PKK Merkez Komite Üyesi Muzaffer Ayata „15 Ağustos’u ne kadar iyi temsil edersek her Kürt genci, her Kürt kadını bir Agit, Kemal, Mazlum, Hayri olur“ dedi.
15 Ağustos ruhunun süreklileştirilmesi gerektiğini belirterek, yine Kürtlerin birleşmesi halinde dengelerin hepsinin halkın lehine değişebileceğine de dikkat çekti.
15 Ağustos eyleminin gerçekleştiği dönemde cezaevindeydiniz. Cezaevinde bu eylemi nasıl duydunuz ve duyunca neler hissettiniz?
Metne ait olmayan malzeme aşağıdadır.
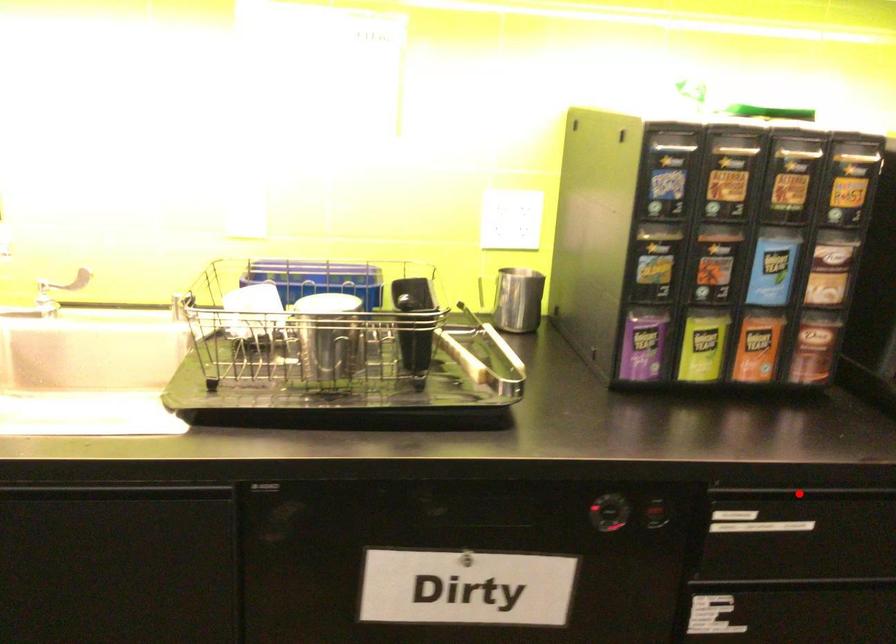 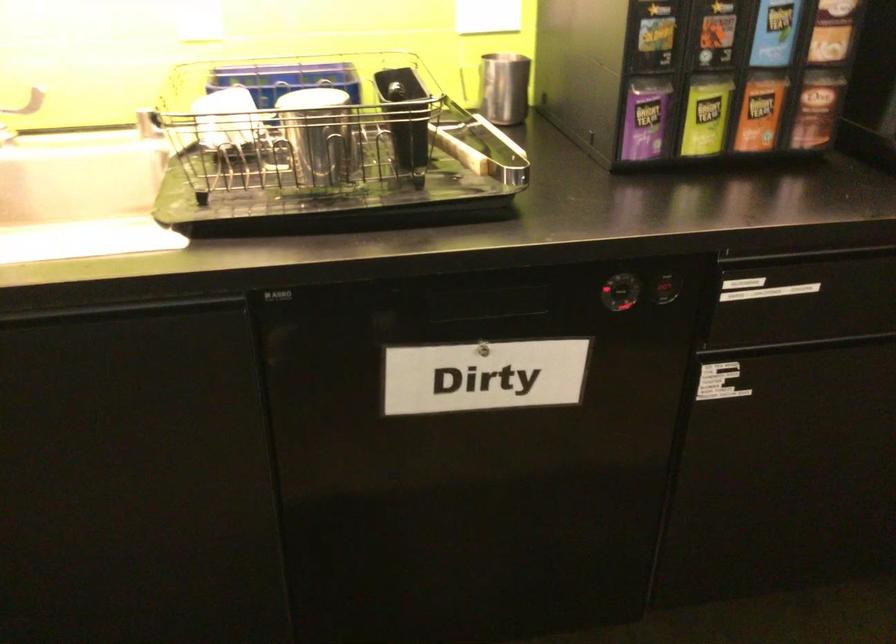 Where in the second image is the point corresponding to the highlighted location from the first image?

(807, 254) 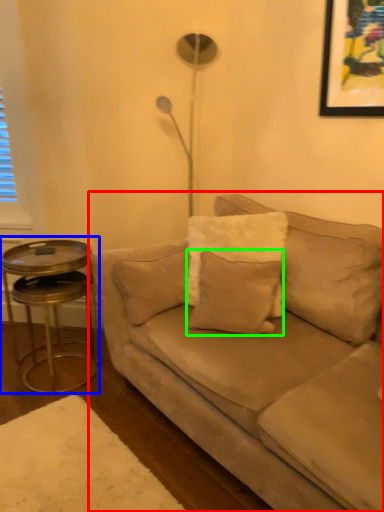 Question: Based on their relative distances, which object is nearer to studio couch (highlighted by a red box)? Choose from table (highlighted by a blue box) and pillow (highlighted by a green box).

Choices:
 (A) table
 (B) pillow

Answer: (B) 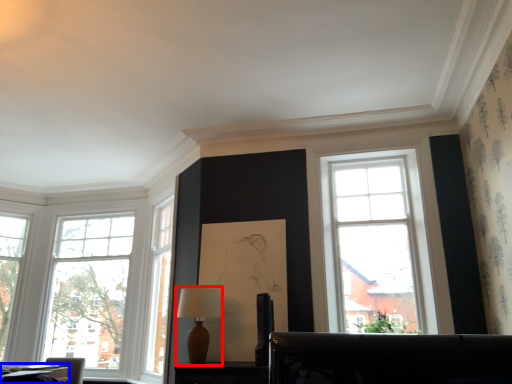 Question: Which of the following is the farthest to the observer, table lamp (highlighted by a red box) or table (highlighted by a blue box)?

Choices:
 (A) table lamp
 (B) table

Answer: (A) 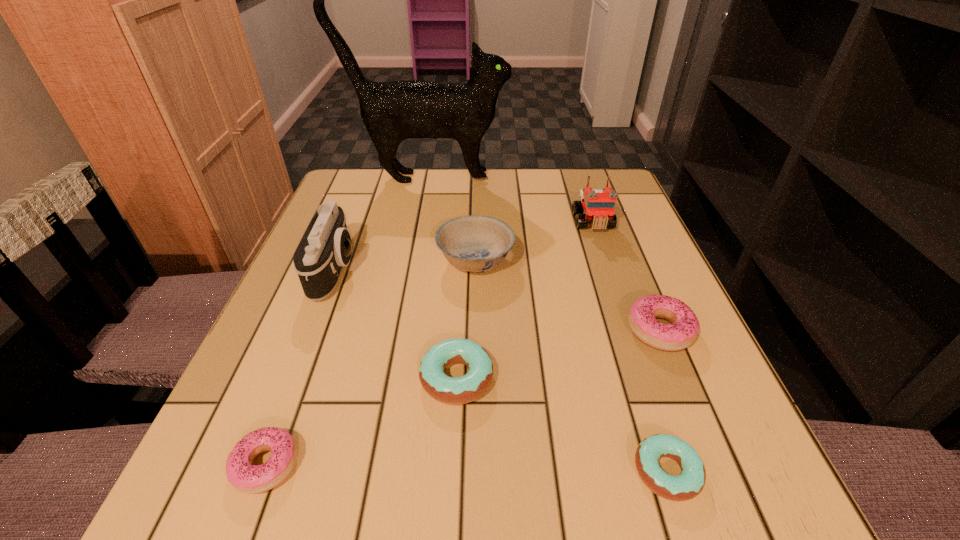 Point out which doughnut is positioned as the second nearest to the seventh nearest object. Please provide its 2D coordinates. Your answer should be formatted as a tuple, i.e. [(x, y)], where the tuple contains the x and y coordinates of a point satisfying the conditions above.

[(449, 390)]

Identify the location of free region that satisfies the following two spatial constraints: 1. on the front lens of the farther blue doughnut; 2. on the left side of the camera. The width and height of the screenshot is (960, 540). (294, 378).

Identify the location of blank area in the image that satisfies the following two spatial constraints: 1. on the front lens of the camera; 2. on the back side of the tallest doughnut. (x=312, y=330).

Locate an element on the screen. The image size is (960, 540). free space that satisfies the following two spatial constraints: 1. on the face of the farthest object; 2. on the left side of the shortest doughnut is located at coordinates (374, 471).

Find the location of a particular element. vacant point that satisfies the following two spatial constraints: 1. on the back side of the bigger blue doughnut; 2. on the face of the farthest object is located at coordinates (467, 178).

Locate an element on the screen. free point that satisfies the following two spatial constraints: 1. on the front lens of the camera; 2. on the back side of the tallest doughnut is located at coordinates (312, 330). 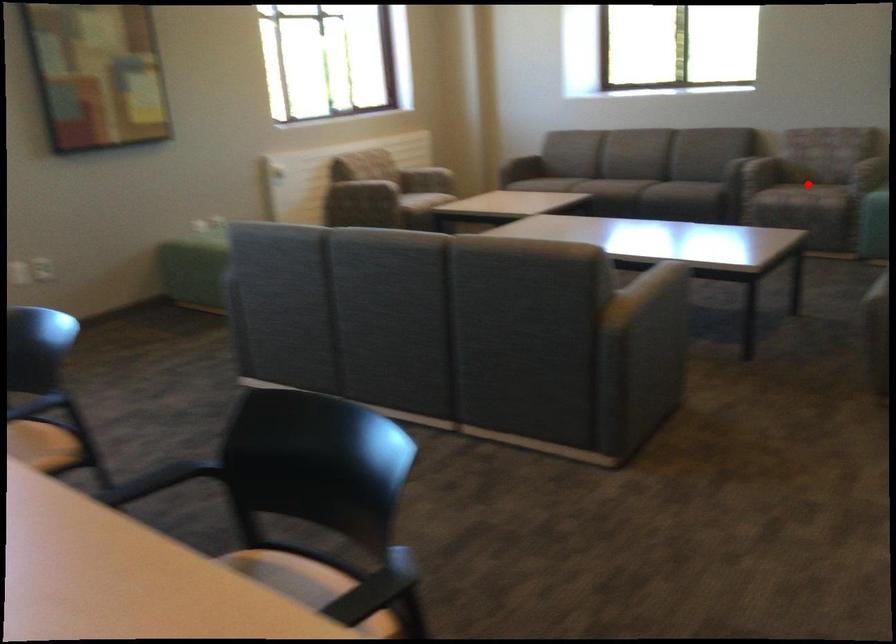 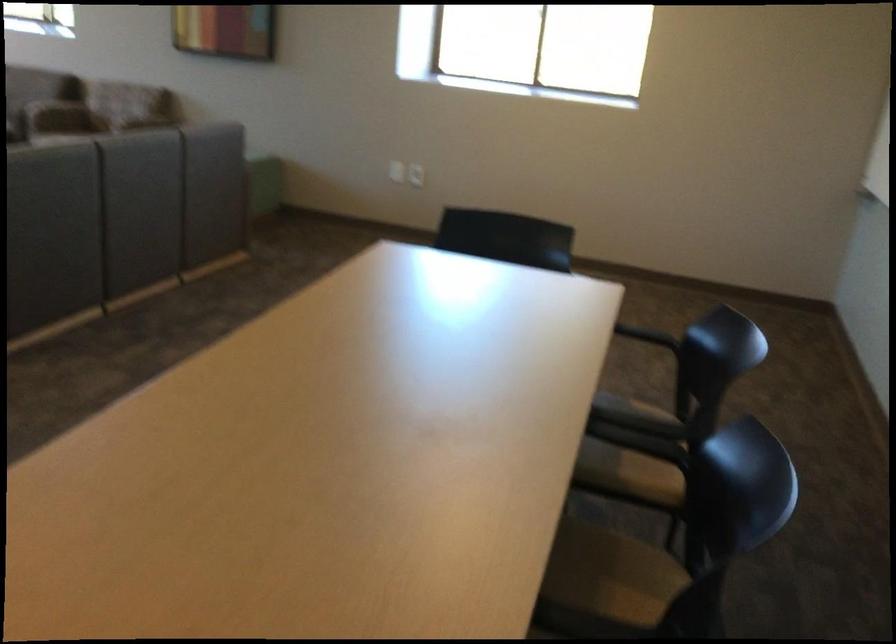 Question: I am providing you with two images of the same scene from different viewpoints. A red point is marked on the first image. Can you still see the location of the red point in image 2?

Choices:
 (A) Yes
 (B) No

Answer: (B) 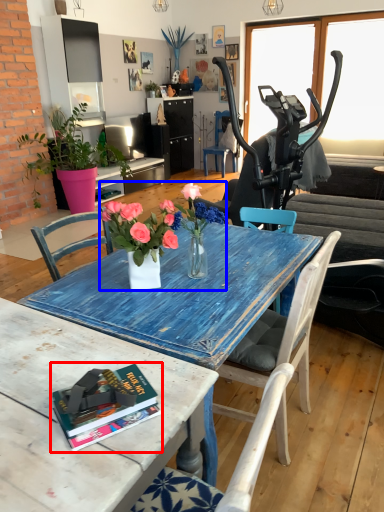 Question: Which object is further to the camera taking this photo, book (highlighted by a red box) or floral arrangement (highlighted by a blue box)?

Choices:
 (A) book
 (B) floral arrangement

Answer: (B) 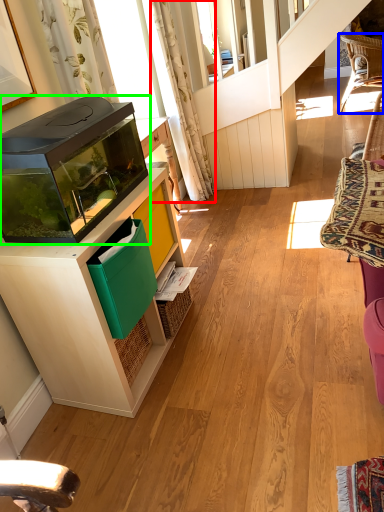 Question: Considering the real-world distances, which object is farthest from curtain (highlighted by a red box)? chair (highlighted by a blue box) or appliance (highlighted by a green box)?

Choices:
 (A) chair
 (B) appliance

Answer: (A)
15 Ağustos eyleminin olduğu tarihte biz Diyarbakır Cezaevindeydik. Devletin adını 35’inci koğuş koyduğu bölümdeydik. Ölüm orucunda arkadaşlar hastanede tedavideyken bazı aileler söylemiş. Gelen bazı arkadaşların haberi vardı. Ancak resmi bir bilgimiz yoktu. Ama biz rahattık, emindik. Parti liderliği Önder Apo sağdır ve işlerin başındadır. Mücadele yürür. Parti örgütlenir ve işler. Devrim ne gerektiriyorsa o olur, yapar. En zor zamanlarımızda bile en güçlü dayanağımız bu inançtı. Özellikle Rêber Apo’yu tanıyanlar bunda bir şüpheye girmiyordu.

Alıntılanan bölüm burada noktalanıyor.